Author: Asher Mancinelli (ashermancinelli)

Changes

Now that sincos is a supported intrinsic in the LLVM dialect (#160561) we are able to add the corresponding operation in the math dialect and add conversion patters for LLVM and NVVM.

We have several benchmarks that use sine and cosine in hot-loops, and saving some calculations by performing them together can benefit performance. We would like to have a way to represent sincos in the math dialect.

Parts I'm unsure about:

Is the way I find the allocation scope risky? I copied allocBuffers() in VectorToSCF.cpp by assuming the op exists in an AutomaticAllocationScope, and I don't check that the region's first block exists. We could assert more eagerly, but I'm not sure it matters.
What do we think of the assembly format math.sincos %f : f32 -> f32, f32? I know we could omit the -> and everything after with a custom assembly format, but I couldn't get the ODS to do that. Open to suggestions.
I implement getShapeForUnroll() here, but where is the best place to test the unroller interfaces? I'll keep poking around after sending this out for review.

I will add more reviewers once you both think this looks okay.

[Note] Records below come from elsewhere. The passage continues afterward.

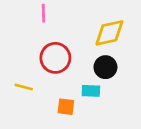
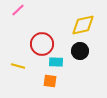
pink line: (43, 13) -> (18, 10), moved, turned 48
cyan rectangle: (91, 91) -> (56, 62), moved

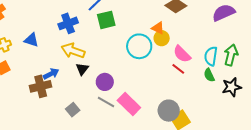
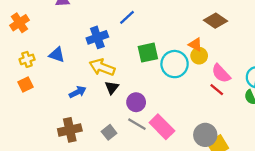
green square: (106, 20) -> (148, 53), moved
brown cross: (41, 86) -> (70, 130), moved
gray square: (73, 110) -> (109, 132), moved

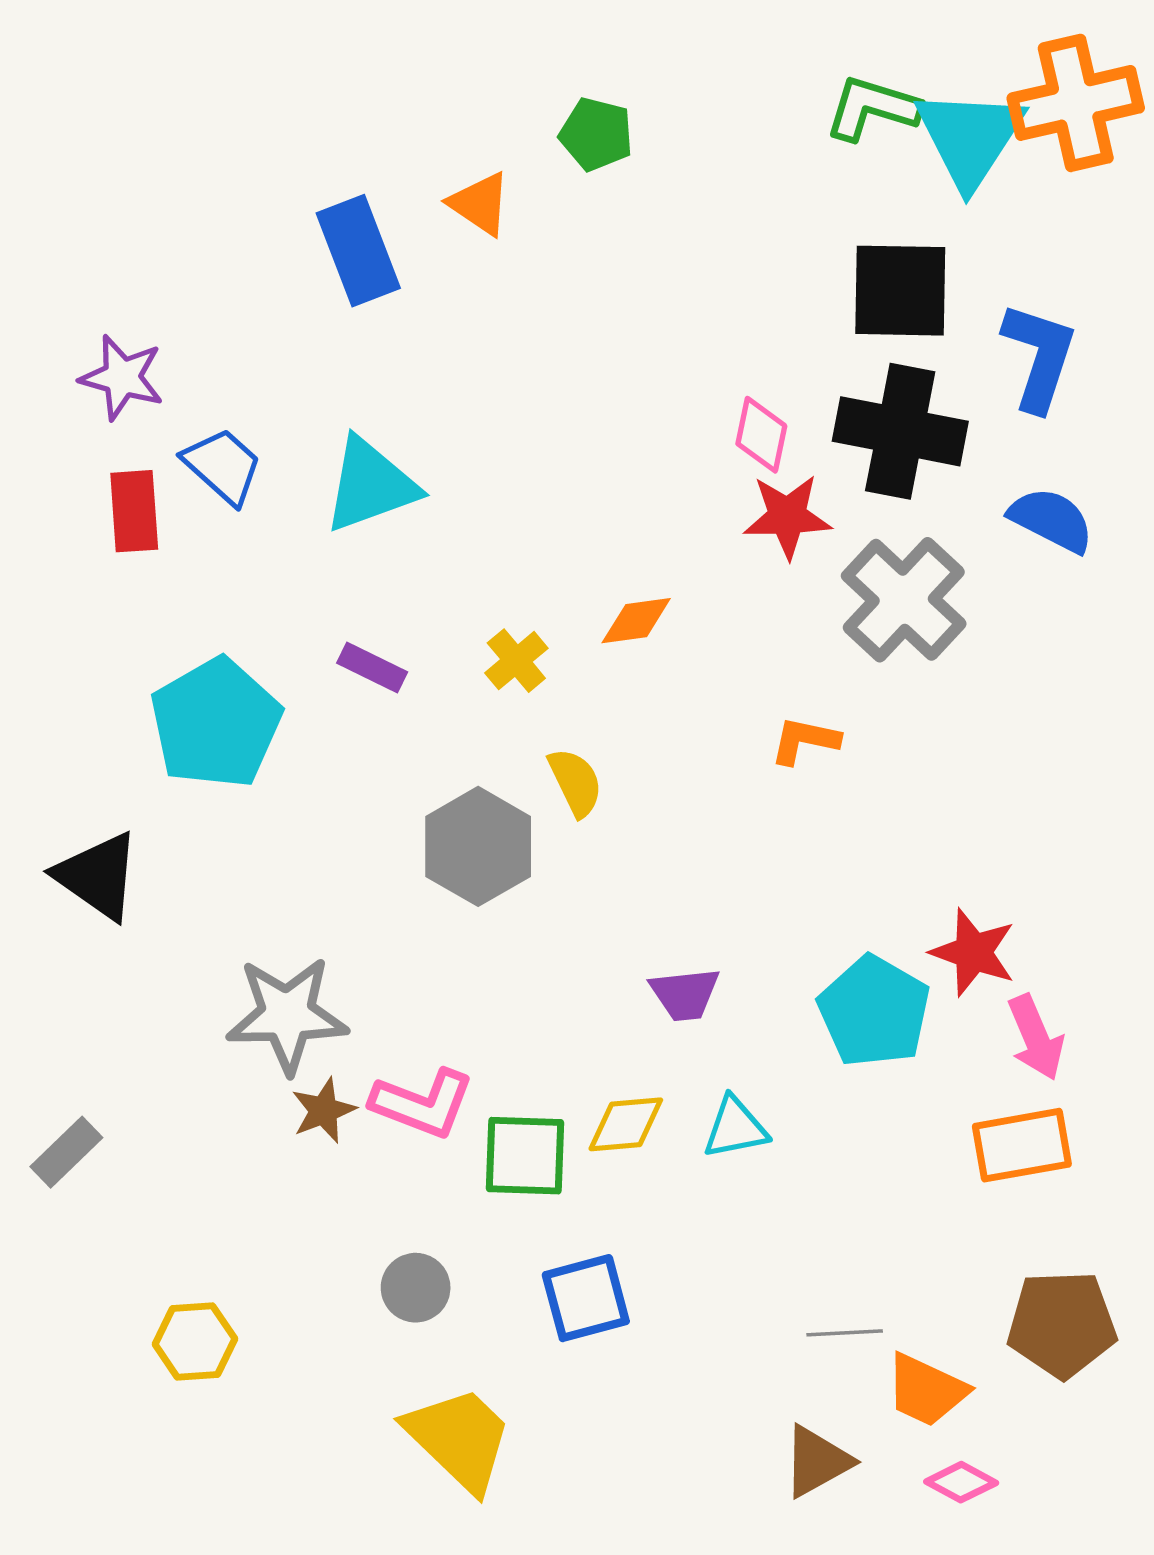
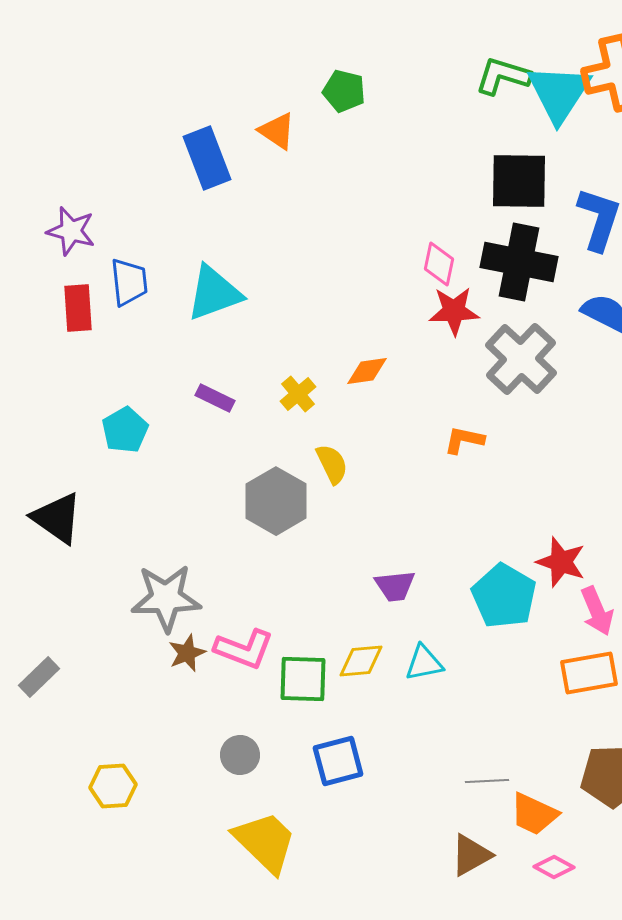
blue trapezoid: (223, 466) -> (129, 282), turned 42
cyan pentagon: (216, 723) -> (125, 430), size x0.6

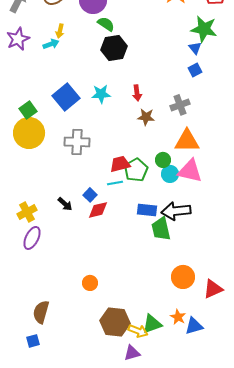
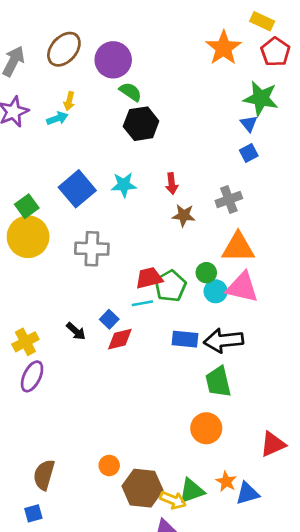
green trapezoid: (161, 229) -> (218, 382), moved
orange circle: (183, 277) -> (206, 428), moved
orange circle: (90, 283) -> (109, 466), moved

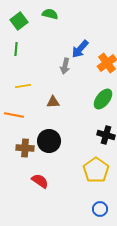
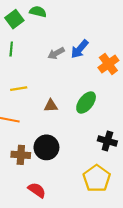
green semicircle: (50, 14) -> (38, 12), moved
gray arrow: (65, 66) -> (56, 53), moved, turned 49
green ellipse: (103, 99) -> (86, 103), moved

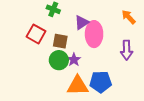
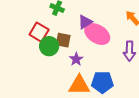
pink ellipse: (94, 34) -> (97, 34), turned -60
green circle: (59, 60) -> (49, 46), moved

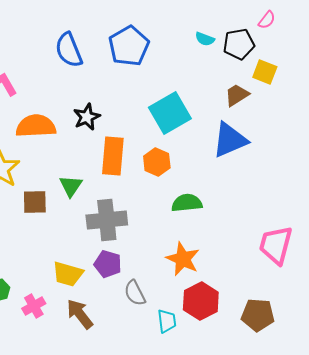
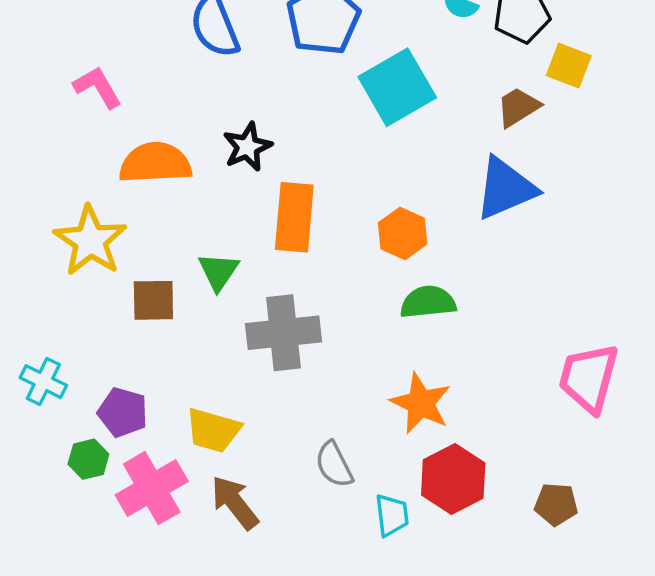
cyan square: (170, 113) -> (397, 87), moved
orange hexagon: (157, 162) -> (403, 233), moved
purple pentagon: (108, 264) -> (123, 412), moved
pink cross: (34, 306) -> (152, 488), size x1.6
brown pentagon: (258, 315) -> (556, 504), size x0.7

Thanks in advance!

Full diff: https://github.com/llvm/llvm-project/pull/160772.diff

7 Files Affected:

(modified) mlir/include/mlir/Dialect/Math/IR/MathOps.td (+38)
(modified) mlir/lib/Conversion/GPUToNVVM/LowerGpuOpsToNVVMOps.cpp (+99-1)
(modified) mlir/lib/Conversion/MathToLLVM/MathToLLVM.cpp (+33)
(modified) mlir/lib/Dialect/Math/IR/MathOps.cpp (+22)
(modified) mlir/test/Conversion/GPUToNVVM/gpu-to-nvvm.mlir (+39)
(modified) mlir/test/Conversion/MathToLLVM/math-to-llvm.mlir (+10)
(modified) mlir/test/Dialect/Math/ops.mlir (+12)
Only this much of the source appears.